21. The Numerically Controlled Tower Type Combination Drive Pumping Unit in claim 9, wherein the drive system includes a small pulley, a large pulley, a first drive shaft, a small sprocket and a large sprocket; the small pulley is fastened to an output shaft of the power system; the first drive shaft is installed on an operating platform via a first drive shaft seat; the large pulley and the small sprocket are fastened to two ends of the first drive shaft respectively; the large pulley and the small pulley are connected by a belt; the large sprocket and the wire rope wheel are correspondingly fastened onto the wire rope wheel shaft; the small sprocket and the large sprocket are connected by a chain.

22. The Numerically Controlled Tower Type Combination Drive Pumping Unit in claim 10, wherein the drive system includes a small pulley, a large pulley, a first drive shaft, a small sprocket and a large sprocket; the small pulley is fastened to an output shaft of the power system; the first drive shaft is installed on an operating platform via a first drive shaft seat; the large pulley and the small sprocket are fastened to two ends of the first drive shaft respectively; the large pulley and the small pulley are connected by a belt; the large sprocket and the wire rope wheel are correspondingly fastened onto the wire rope wheel shaft; the small sprocket and the large sprocket are connected by a chain.

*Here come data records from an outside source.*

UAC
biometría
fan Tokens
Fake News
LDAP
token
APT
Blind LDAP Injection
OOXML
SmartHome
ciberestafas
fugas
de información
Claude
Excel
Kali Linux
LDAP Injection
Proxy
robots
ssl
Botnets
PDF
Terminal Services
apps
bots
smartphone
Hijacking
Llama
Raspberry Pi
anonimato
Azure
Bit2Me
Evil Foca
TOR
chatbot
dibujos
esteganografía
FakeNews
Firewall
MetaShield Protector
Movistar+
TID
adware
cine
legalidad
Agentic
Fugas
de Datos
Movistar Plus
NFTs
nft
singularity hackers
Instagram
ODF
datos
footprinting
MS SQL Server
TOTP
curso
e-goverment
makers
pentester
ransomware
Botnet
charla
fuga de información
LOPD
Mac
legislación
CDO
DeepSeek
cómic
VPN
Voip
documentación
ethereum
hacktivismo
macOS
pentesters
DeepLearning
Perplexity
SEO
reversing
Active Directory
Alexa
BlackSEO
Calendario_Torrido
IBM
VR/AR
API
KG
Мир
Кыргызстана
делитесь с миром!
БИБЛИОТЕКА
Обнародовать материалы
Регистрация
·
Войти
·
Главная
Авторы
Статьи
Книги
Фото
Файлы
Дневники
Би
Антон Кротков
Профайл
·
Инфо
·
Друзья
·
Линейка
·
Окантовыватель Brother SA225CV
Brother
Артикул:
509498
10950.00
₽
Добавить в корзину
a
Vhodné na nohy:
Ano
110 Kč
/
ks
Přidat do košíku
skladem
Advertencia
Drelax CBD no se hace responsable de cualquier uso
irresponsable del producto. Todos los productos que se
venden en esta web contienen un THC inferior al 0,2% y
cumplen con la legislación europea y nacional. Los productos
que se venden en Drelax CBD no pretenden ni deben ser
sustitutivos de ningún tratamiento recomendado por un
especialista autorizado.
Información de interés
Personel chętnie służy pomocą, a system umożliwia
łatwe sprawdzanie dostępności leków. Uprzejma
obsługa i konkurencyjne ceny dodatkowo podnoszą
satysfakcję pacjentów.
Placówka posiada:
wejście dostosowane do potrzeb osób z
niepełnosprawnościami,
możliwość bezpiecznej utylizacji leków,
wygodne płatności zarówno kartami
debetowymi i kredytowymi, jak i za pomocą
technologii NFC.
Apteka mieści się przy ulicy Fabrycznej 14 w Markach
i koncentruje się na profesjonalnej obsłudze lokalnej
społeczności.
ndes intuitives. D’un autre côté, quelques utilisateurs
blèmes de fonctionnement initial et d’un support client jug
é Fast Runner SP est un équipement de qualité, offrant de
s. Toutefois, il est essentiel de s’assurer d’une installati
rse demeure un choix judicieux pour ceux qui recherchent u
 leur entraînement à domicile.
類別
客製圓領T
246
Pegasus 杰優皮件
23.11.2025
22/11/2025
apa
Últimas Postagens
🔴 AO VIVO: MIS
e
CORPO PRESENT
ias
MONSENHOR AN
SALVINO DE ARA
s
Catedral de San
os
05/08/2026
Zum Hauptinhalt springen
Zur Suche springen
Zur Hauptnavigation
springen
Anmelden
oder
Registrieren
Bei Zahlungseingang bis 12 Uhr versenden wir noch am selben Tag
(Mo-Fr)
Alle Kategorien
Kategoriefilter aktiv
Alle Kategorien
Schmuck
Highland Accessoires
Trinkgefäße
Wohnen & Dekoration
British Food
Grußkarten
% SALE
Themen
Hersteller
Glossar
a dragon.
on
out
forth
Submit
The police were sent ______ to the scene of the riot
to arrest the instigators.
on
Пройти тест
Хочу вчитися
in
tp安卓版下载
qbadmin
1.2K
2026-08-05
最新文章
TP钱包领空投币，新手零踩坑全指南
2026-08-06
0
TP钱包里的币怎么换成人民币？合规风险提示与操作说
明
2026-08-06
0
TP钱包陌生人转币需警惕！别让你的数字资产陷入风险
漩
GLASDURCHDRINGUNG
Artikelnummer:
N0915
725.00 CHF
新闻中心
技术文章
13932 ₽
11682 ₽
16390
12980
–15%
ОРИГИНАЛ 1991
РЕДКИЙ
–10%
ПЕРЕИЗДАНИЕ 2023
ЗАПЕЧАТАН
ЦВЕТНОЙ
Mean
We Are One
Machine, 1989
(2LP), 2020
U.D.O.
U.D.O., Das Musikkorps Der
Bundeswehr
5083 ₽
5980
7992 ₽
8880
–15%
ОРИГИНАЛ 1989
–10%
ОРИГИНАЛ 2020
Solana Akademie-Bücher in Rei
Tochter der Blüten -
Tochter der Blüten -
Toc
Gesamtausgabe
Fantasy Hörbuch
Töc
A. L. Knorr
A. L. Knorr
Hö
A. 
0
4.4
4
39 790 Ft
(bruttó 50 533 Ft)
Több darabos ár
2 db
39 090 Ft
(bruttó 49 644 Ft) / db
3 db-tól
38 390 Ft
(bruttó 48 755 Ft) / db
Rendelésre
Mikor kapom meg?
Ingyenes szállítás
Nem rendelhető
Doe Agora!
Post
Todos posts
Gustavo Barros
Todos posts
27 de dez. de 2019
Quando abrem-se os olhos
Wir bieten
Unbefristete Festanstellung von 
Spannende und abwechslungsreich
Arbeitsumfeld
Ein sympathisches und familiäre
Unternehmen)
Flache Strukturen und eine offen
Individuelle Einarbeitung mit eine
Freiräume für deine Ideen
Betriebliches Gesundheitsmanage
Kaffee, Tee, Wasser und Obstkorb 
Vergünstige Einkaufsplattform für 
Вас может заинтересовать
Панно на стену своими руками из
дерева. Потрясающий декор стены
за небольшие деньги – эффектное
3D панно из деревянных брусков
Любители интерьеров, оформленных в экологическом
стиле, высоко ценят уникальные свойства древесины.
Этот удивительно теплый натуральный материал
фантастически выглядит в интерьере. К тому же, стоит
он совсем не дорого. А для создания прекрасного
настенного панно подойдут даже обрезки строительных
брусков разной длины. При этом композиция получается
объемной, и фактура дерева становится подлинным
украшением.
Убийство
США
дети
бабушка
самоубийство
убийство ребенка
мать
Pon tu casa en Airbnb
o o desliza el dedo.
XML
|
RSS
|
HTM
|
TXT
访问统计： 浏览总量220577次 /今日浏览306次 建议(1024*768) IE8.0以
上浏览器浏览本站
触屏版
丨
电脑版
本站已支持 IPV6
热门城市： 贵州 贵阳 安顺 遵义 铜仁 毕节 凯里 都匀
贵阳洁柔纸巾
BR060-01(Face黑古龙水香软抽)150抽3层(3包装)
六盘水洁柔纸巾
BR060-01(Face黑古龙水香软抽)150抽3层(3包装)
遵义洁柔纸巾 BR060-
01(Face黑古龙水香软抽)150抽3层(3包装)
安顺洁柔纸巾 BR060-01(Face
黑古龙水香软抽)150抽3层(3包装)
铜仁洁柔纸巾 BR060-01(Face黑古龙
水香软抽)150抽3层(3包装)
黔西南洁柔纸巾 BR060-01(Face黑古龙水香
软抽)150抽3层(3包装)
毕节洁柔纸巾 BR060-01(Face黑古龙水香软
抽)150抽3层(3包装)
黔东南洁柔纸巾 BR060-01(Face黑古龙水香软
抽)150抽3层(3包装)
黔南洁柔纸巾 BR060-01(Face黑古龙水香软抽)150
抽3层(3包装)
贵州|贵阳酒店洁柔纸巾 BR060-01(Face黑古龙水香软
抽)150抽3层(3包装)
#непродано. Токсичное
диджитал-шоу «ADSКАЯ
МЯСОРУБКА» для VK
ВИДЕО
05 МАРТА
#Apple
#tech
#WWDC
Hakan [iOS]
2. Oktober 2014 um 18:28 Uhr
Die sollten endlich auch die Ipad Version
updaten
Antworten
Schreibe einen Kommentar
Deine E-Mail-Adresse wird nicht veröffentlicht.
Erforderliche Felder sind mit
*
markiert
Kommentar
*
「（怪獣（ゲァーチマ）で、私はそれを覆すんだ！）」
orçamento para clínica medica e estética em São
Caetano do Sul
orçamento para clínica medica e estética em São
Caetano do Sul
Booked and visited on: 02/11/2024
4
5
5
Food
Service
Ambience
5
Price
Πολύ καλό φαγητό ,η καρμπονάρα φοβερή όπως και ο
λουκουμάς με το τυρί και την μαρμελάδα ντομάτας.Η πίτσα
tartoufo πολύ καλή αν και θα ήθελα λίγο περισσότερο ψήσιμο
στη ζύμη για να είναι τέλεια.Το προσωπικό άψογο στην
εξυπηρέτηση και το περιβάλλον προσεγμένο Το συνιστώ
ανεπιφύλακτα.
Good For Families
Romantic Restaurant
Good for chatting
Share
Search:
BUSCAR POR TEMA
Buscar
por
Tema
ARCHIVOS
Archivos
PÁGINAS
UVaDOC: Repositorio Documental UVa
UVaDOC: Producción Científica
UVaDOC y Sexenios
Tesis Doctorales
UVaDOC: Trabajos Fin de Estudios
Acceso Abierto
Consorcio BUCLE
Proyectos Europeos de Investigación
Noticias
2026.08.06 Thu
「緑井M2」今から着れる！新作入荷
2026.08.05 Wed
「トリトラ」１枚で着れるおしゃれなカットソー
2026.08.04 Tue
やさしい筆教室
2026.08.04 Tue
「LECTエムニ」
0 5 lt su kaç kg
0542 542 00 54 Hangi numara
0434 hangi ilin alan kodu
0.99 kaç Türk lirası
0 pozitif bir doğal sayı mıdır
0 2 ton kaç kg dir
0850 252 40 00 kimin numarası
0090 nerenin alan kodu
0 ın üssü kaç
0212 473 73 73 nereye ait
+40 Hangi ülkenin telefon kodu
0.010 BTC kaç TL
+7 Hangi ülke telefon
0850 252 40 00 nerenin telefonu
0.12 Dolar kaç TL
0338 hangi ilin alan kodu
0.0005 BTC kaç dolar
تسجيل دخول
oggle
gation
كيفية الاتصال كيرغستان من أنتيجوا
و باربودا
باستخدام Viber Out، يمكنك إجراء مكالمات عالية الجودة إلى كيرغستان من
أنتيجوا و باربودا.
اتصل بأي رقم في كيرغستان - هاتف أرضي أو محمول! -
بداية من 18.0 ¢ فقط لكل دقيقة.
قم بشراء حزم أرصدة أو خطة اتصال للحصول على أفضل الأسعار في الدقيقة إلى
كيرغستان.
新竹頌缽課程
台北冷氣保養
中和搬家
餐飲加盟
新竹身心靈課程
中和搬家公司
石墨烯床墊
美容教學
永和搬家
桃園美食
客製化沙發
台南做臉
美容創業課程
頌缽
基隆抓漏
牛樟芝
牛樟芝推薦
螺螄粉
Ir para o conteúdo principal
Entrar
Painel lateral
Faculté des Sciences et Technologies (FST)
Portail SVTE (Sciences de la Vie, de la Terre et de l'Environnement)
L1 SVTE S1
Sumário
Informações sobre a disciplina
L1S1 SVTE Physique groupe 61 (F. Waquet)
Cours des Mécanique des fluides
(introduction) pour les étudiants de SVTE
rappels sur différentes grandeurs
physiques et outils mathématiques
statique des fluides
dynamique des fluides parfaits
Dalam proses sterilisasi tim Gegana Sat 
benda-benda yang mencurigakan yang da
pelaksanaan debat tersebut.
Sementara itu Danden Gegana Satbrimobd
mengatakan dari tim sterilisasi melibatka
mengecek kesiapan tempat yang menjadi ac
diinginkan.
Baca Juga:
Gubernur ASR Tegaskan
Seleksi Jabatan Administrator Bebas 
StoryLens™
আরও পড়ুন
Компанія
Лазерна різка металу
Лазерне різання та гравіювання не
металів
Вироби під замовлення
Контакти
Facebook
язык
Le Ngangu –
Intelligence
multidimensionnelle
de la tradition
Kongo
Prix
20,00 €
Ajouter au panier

23. The Numerically Controlled Tower Type Combination Drive Pumping Unit in claim 11, wherein the drive system includes a small pulley, a large pulley, a first drive shaft, a small sprocket and a large sprocket; the small pulley is fastened to an output shaft of the power system; the first drive shaft is installed on an operating platform via a first drive shaft seat; the large pulley and the small sprocket are fastened to two ends of the first drive shaft respectively; the large pulley and the small pulley are connected by a belt; the large sprocket and the wire rope wheel are correspondingly fastened onto the wire rope wheel shaft; the small sprocket and the large sprocket are connected by a chain.